Category: Securities Litigation

Second Circuit Affirms $92.8 Million Civil Penalty for Insider Trading Violations

Case Name: SEC v. Raj Rajaratnam, et al.

Date of Opinion: March 5, 2019

Opinion by: Judge Lynch


In 2011, Raj Rajaratnam, former hedge fund manager of Galleon Management, LP, was indicted in the Southern District of New York on nine counts of securities fraud under Section 17(a) of the federal Securities Act and Section 10(b) and Rule 10b-5 of the Exchange Act. Rajaratnam’s criminal indictment was based on his insider trading of the stock of five different companies, in addition to five counts of conspiracy to commit insider trading.

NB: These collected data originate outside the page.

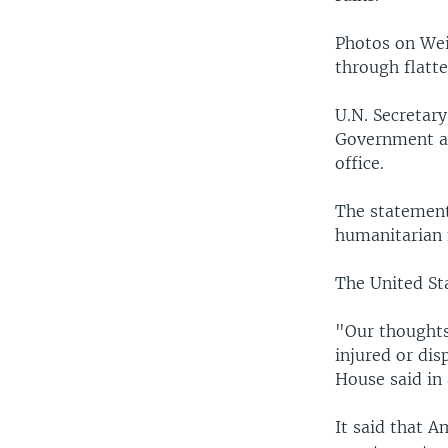
Photos on Wei
through flatte
U.N. Secretar
Government an
office.
The statement 
humanitarian 
The United St
"Our thoughts 
injured or dis
House said in
It said that A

On the day of his arrest, the Securities and Exchange Commission (“SEC”) filed a related civil action against Rajaratnam in the Southern District of New York. The SEC based its civil allegations on the same insider trading conduct charged in the criminal case, as well as additional violations of the Securities and Exchange Acts stemming from Rajaratnam’s alleged purchases and sales of stock in certain companies based on material nonpublic information. In the civil action, the SEC sought an injunction against further securities violations, disgorgement of Rajaratnam’s gains from the alleged violations, and a civil monetary penalty under Section 21A of the Exchange Act.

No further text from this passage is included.